Court: Plan Was Correct in Denying Vested Benefits to Unmarried Women's Estate

December 16, 2004 ( -Vested benefits of unmarried pensioners can be legally forfeited under the Employer Retirement Income Security Act (ERISA) if benefits have not yet been paid out at the time of death, a federal district court has ruled.

>US District Judge Colleen McMahon of the US District Court for the Southern District of New York has rejected a participant’s estate’s claims that a plan administer, in denying the payout of vested benefits, violated ERISA.

>The case revolves around Claire Brinker, an employee of Nine West Group for 25 years. When she retired in 1997 at the age of 55, Brinker was fully vested in the company’s pension plan, which provided for a joint and survivor annuity for participants who were married. It allows unmarried participants to receive their benefits in a life annuity or in a lump-sum distribution.
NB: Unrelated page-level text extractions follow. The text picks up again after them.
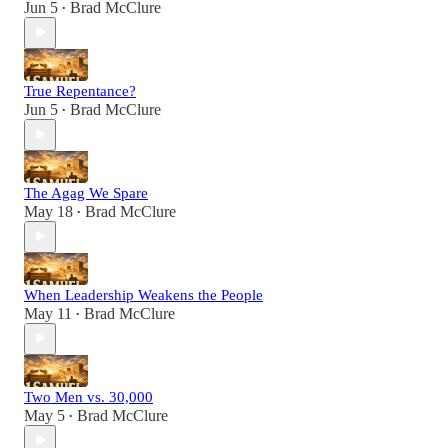
Jun 5
Brad McClure
•
True Repentance?
Jun 5
Brad McClure
•
The Agag We Spare
May 18
Brad McClure
•
When Leadership Weakens the People
May 11
Brad McClure
•
Two Men vs. 30,000
May 5
Brad McClure
•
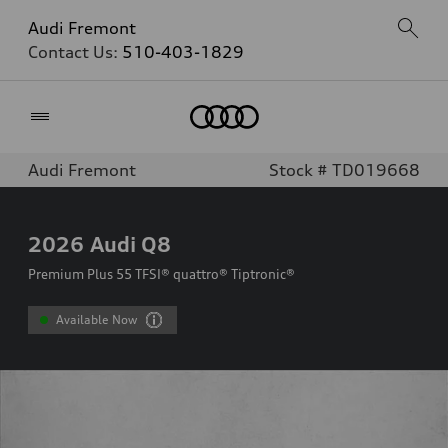
Audi Fremont
Contact Us:
510-403-1829
Home
Audi Fremont
Stock # TD019668
2026
Audi Q8
Premium Plus 55 TFSI® quattro® Tiptronic®
Available Now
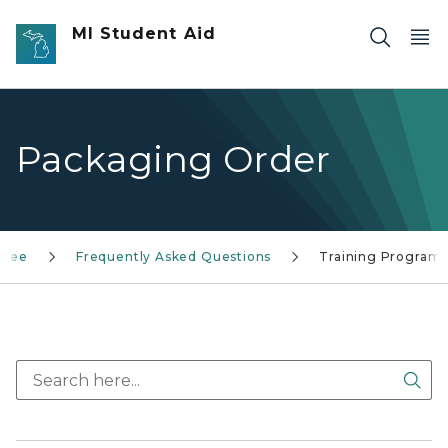
Skip to main content
MI Student Aid
Packaging Order
ntee
Frequently Asked Questions
Training Program
Sea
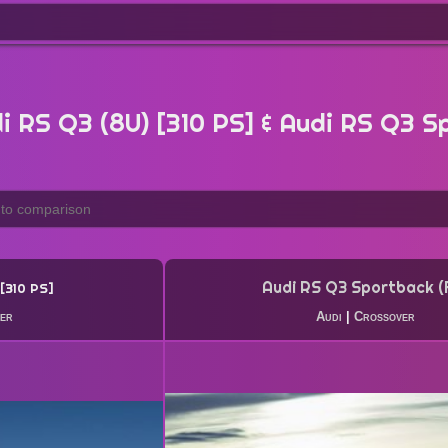
 RS Q3 (8U) [310 PS] & Audi RS Q3 S
Audi RS Q3 Sportback (
310 PS
er
Audi
|
Crossover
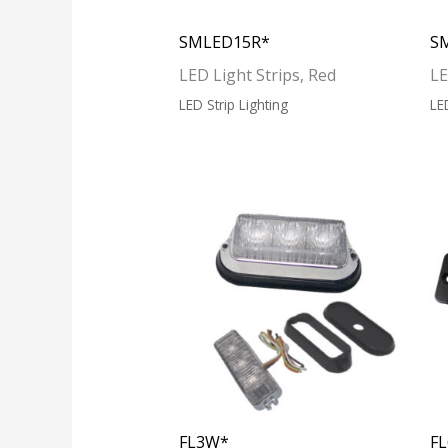
SMLED15R*
S
LED Light Strips, Red
LE
LED Strip Lighting
LE
FL3W*
F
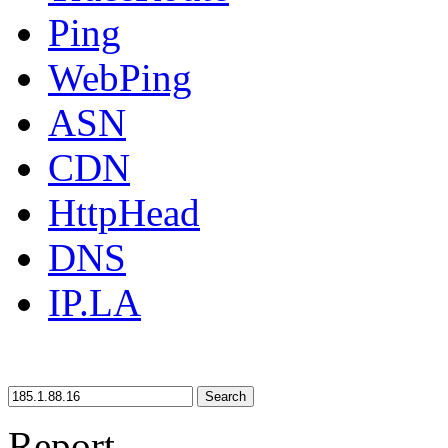
Ping
WebPing
ASN
CDN
HttpHead
DNS
IP.LA
Search
Report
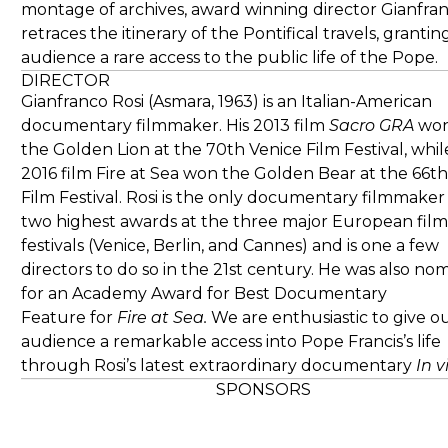
montage of archives, award winning director Gianfran
retraces the itinerary of the Pontifical travels, grantin
audience a rare access to the public life of the Pope.
DIRECTOR
Gianfranco Rosi (Asmara, 1963) is an Italian-American
documentary filmmaker. His 2013 film
Sacro GRA
wo
the Golden Lion at the 70th Venice Film Festival, while
2016 film Fire at Sea won the Golden Bear at the 66th
Film Festival. Rosi is the only documentary filmmaker
two highest awards at the three major European film
festivals (Venice, Berlin, and Cannes) and is one a few
directors to do so in the 21st century. He was also no
for an Academy Award for Best Documentary
Feature for
Fire at Sea.
We are enthusiastic to give o
audience a remarkable access into Pope Francis’s life
through Rosi’s latest extraordinary documentary
In v
SPONSORS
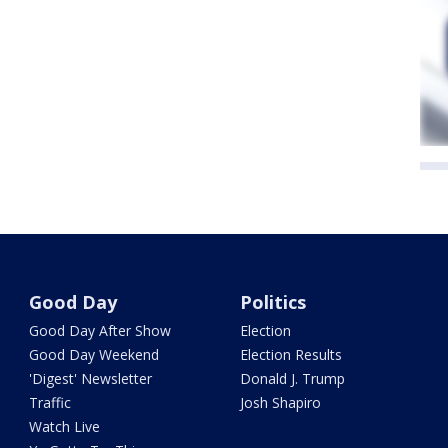
Good Day
Politics
Good Day After Show
Election
Good Day Weekend
Election Results
'Digest' Newsletter
Donald J. Trump
Traffic
Josh Shapiro
Watch Live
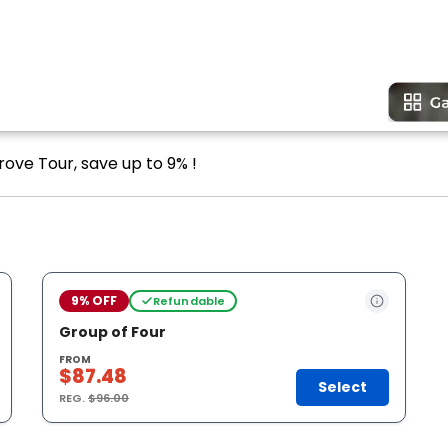
rove Tour, save up to 9% !
9% OFF
Refundable
Group of Four
FROM
$87.48
Select
REG.
$96.00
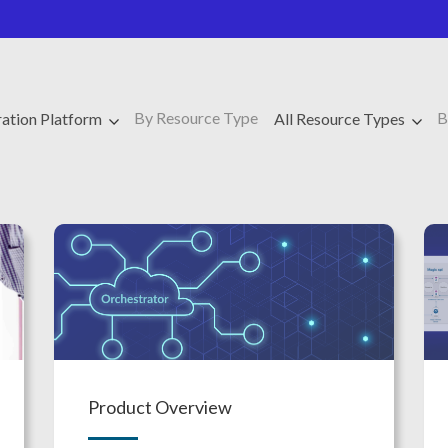
By Resource Type
B
ration Platform
All Resource Types
Product Overview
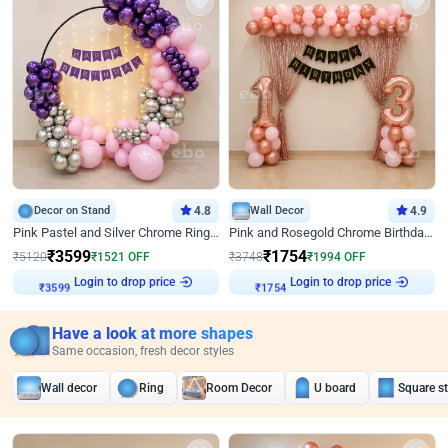
Decor on Stand
4.8
Wall Decor
4.9
Pink Pastel and Silver Chrome Ring Birthday Decor
Pink and Rosegold Chrome Birthday Decor
₹
3599
₹
1754
₹
5120
₹
1521
OFF
₹
3748
₹
1994
OFF
Login to drop price
Login to drop price
₹
3599
₹
1754
Have a look at more shapes
Same occasion, fresh decor styles
Wall decor
Ring
Room Decor
U board
Square s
Unfortunately, Brinker died before completing the paperwork needed to receive the lump-sum payment.

>Since Brinker passed before receiving any benefits payments, the plan administrator, following the plan’s terms, did make any payments to Brinker’s expressed beneficiaries. Following this, Brinker’s estate filed suit, alleging an ERISA breach in forfeiting the benefits.

>In her ruling in favor of the plan, McMahon stated that ERISA permitted forfeiture because Brinker was unmarried at the time of death, had not reached normal retirement age, and had not started to receive annuity payments, and had not completed the paperwork needed to receive a lump-sum payout.

>McMahon also rejected the estate’s claim that asking for corroborating documentation – in this case a birth certificate or other documentation of identity – was an attempt to deny her benefits, stating that this was logical as a means to formalize actuarial calculations. McMahon also rejected the assertions that Brinker “substantially complied” with the plan requirements by indicating unofficially that she wished to receive a lump-sum payment.